The Big Thing: How Natural Disasters Shaped Us (And What We Can Do About It)Lucy Jones

Earthquakes, floods, tsunamis, hurricanes and volcanoes – these are not our favorite things.exist big shotrenowned seismologist Lucy Jones looks at the history of natural disasters, their impact on our culture, and new ways of thinking about our future natural disasters.

Superminds: The Amazing Power of People and Computers Thinking TogetherThomas W. Malone

Computers are amazing. So do humans. But both are extremely limited.Putting It All Together, by Thomas Malone in super mind, you can create some incredible things. In fact, as we venture into a world full of artificial intelligence, the true power of our technology will only emerge when humans and computers are allowed to collaborate.

A Space Odyssey: Stanley Kubrick, Arthur Clark and the Making of the MasterpieceMichael Benson

Strictly speaking, this isn’t a book about science or technology, but I’m sure Gizmodo and io9 readers will find it interesting.To celebrate the 50th anniversary of the founding of the People’s Republic of China 2001: A Space Odyssey, Michael Benson looks back on the making of the filmincluding an inside look at how director Stanley Kubrick and writer Arthur C Clarke created one of the greatest science fiction films of all time.

Wilding: Nature returns to British farmsby Isabella Tree

This is the story of the Knepp Experiment, a pioneering rewilding project in West Sussex, England, in which free-roaming grazing animals are used to create new habitats for wildlife.exist WildingIsabella Tree shows what happens when people step back and let nature take over.

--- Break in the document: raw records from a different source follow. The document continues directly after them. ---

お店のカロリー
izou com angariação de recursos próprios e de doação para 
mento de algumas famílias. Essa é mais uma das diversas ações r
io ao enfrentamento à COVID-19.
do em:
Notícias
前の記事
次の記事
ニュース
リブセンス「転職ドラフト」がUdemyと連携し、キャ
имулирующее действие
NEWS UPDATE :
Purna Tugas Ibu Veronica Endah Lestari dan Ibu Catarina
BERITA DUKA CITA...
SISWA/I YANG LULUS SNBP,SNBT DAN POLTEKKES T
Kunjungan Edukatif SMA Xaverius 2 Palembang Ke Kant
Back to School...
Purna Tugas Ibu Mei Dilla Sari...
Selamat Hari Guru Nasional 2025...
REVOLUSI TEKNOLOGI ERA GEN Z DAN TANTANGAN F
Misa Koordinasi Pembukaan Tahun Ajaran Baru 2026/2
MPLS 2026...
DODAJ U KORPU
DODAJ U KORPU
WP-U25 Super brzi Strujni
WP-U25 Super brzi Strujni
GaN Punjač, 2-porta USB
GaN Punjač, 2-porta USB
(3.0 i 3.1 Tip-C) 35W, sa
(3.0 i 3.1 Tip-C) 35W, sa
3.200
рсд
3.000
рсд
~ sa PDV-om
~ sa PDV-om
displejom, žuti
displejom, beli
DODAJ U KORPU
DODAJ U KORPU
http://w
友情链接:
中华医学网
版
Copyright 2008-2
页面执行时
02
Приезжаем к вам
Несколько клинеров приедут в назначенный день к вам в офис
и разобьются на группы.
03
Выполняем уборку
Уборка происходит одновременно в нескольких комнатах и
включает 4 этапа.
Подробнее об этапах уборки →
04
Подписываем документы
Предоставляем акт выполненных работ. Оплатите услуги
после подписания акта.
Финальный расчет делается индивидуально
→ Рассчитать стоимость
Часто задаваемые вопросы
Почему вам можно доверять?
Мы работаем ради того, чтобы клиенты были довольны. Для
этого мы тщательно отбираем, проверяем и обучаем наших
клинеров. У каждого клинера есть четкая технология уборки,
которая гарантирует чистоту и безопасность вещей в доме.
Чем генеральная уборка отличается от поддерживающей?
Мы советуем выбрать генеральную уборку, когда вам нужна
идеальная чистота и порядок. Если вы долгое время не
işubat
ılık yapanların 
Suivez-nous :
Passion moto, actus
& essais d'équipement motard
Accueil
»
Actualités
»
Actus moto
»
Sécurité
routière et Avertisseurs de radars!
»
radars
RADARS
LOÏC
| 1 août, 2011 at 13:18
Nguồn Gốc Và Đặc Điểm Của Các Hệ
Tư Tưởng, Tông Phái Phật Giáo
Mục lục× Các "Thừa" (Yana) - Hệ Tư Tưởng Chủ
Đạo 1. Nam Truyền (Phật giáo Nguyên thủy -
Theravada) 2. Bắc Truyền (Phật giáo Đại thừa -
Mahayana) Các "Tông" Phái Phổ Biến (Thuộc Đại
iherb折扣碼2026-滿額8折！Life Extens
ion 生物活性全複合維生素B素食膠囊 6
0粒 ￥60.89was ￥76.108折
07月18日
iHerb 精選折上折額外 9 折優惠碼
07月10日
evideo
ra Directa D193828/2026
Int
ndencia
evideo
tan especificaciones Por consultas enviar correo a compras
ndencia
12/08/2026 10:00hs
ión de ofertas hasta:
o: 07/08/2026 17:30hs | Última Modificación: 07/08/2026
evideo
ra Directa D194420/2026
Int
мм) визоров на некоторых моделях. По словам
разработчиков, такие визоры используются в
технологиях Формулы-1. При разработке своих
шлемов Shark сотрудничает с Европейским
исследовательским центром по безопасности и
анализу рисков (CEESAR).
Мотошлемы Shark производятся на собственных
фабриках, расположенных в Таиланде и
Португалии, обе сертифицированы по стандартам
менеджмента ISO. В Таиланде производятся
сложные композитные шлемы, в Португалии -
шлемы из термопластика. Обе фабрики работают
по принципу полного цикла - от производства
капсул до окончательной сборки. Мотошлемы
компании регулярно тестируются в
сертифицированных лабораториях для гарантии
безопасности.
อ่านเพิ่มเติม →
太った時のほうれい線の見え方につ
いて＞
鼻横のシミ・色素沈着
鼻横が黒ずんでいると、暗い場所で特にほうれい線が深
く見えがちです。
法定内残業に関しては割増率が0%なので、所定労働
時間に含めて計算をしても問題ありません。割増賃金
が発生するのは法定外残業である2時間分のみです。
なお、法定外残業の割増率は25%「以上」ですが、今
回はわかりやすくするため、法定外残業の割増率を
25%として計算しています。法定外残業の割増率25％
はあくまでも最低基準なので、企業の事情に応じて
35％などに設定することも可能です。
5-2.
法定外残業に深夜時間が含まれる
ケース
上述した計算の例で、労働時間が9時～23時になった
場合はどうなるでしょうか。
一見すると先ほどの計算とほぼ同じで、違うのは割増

bonus: Brief History of TimeStephen Hawking

What better way to honor the late, great Stephen Hawking than by reading his classic, Brief History of Time. This classic was written in 1988, updated in 1998, and sold more than 10 million copies in its first two decades of publication. From the Big Bang and black holes to wormholes and extra dimensions, this book has stood the test of time, showcasing Hawking’s talents as a physicist and science communicator.